--- Records ---
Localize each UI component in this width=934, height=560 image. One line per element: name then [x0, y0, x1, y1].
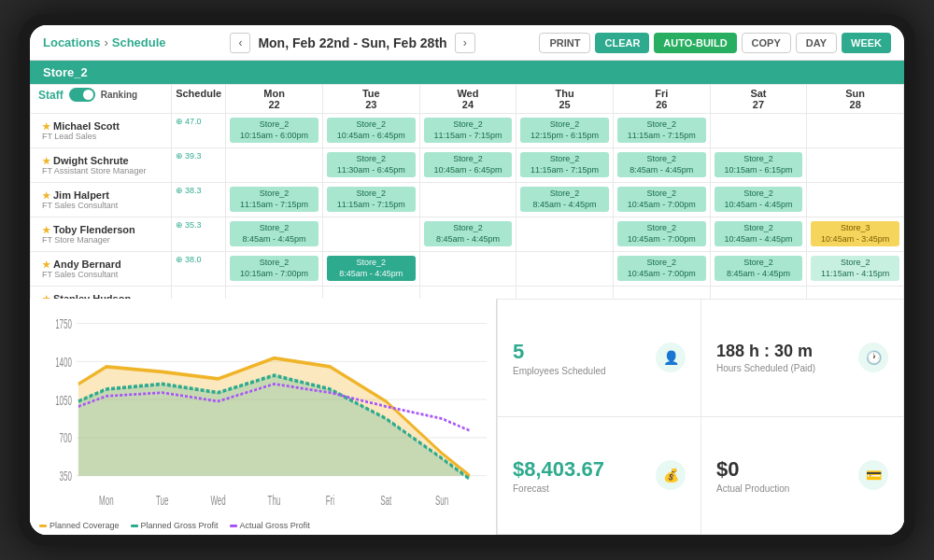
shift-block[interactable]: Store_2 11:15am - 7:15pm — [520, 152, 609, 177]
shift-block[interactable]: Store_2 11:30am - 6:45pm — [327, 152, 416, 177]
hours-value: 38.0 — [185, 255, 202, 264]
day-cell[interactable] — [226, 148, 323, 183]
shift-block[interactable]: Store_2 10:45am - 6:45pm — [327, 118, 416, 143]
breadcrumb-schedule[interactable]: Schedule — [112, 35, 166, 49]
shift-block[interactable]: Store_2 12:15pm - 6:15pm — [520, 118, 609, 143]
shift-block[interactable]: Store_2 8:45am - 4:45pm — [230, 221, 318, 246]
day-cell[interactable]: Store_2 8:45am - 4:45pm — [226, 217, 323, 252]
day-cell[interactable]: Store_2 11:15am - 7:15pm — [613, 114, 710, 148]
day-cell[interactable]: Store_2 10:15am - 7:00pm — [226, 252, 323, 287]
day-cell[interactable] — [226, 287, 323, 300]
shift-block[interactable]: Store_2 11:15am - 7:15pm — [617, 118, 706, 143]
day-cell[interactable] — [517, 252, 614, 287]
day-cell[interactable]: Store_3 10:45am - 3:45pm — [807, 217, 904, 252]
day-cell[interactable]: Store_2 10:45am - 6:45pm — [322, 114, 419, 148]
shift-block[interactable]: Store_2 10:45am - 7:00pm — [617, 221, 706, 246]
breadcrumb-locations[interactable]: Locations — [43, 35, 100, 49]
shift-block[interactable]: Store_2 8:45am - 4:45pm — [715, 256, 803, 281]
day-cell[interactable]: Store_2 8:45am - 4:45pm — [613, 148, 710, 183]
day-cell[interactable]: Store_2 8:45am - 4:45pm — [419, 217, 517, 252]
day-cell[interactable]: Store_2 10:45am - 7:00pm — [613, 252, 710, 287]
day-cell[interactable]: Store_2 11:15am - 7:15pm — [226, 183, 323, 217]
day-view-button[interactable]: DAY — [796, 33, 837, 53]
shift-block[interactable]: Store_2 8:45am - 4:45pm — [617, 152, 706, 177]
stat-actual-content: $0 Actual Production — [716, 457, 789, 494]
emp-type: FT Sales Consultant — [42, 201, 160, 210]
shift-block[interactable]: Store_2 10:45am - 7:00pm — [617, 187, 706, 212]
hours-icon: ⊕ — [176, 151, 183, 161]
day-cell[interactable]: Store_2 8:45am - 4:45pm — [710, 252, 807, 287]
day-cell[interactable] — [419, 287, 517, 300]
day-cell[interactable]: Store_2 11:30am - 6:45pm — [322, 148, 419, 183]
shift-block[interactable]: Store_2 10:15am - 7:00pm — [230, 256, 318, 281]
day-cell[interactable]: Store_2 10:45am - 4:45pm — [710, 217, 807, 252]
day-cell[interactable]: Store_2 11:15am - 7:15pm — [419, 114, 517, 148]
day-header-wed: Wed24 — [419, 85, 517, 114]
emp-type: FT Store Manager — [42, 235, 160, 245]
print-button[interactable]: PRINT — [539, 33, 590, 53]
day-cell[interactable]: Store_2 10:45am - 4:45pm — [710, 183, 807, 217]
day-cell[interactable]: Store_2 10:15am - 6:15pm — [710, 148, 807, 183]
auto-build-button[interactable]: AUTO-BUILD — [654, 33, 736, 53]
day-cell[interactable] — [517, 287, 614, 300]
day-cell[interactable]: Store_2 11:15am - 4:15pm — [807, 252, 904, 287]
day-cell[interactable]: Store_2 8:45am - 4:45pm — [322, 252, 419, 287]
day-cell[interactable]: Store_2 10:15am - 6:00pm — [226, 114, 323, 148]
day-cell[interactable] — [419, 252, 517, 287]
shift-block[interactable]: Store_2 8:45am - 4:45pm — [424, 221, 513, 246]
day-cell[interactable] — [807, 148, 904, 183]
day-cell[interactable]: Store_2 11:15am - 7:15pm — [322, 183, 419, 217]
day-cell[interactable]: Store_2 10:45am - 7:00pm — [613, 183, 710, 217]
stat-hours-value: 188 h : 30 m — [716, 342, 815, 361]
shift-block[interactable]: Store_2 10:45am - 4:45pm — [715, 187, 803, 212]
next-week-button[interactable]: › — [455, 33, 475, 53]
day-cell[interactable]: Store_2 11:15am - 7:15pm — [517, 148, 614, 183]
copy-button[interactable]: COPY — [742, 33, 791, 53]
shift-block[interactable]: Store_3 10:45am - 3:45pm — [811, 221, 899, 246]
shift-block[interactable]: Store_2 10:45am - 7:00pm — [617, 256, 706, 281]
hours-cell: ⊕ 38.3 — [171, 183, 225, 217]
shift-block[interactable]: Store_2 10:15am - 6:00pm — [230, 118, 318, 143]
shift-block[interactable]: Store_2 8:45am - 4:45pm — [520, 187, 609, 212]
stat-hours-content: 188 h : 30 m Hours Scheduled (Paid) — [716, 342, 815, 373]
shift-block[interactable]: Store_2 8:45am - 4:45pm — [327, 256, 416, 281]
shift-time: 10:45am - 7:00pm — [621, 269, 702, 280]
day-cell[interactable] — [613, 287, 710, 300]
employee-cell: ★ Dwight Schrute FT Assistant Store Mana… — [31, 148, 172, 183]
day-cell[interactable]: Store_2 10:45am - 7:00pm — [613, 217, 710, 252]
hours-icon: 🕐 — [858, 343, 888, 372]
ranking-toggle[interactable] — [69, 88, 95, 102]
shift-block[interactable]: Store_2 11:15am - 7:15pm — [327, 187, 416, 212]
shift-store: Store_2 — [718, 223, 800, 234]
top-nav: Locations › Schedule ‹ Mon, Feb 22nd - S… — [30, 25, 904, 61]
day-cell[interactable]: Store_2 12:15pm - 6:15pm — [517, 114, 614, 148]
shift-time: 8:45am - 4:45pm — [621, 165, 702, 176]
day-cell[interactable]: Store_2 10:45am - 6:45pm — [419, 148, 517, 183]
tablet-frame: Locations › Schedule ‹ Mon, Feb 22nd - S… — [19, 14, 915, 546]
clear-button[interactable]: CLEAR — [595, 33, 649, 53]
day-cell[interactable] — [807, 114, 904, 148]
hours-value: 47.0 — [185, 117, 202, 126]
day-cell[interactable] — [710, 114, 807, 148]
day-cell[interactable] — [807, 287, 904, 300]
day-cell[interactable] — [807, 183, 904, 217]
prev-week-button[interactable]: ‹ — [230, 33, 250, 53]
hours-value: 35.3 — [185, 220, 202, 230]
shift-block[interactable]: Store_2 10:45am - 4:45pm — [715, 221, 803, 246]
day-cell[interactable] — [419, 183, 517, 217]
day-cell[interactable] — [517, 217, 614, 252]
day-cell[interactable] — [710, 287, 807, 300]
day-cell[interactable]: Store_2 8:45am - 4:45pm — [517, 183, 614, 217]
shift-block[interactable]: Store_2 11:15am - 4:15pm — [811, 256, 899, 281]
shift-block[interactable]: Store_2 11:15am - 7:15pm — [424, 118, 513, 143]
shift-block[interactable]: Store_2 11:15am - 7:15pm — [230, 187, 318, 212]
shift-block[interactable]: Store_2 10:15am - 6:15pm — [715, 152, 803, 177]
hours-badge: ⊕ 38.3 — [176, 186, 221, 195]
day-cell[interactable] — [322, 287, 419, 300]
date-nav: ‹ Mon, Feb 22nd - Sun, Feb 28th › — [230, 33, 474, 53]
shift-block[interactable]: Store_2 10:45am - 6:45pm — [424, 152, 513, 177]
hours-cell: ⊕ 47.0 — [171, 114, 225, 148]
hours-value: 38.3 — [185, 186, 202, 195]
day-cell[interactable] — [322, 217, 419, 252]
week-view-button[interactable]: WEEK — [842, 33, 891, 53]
---
Each line of the data in which the string "value" appears needs to be copied.

### Response
hours-value: 38.0 — [185, 255, 202, 264]
stat-hours-value: 188 h : 30 m — [716, 342, 815, 361]
hours-value: 47.0 — [185, 117, 202, 126]
hours-value: 35.3 — [185, 220, 202, 230]
hours-value: 38.3 — [185, 186, 202, 195]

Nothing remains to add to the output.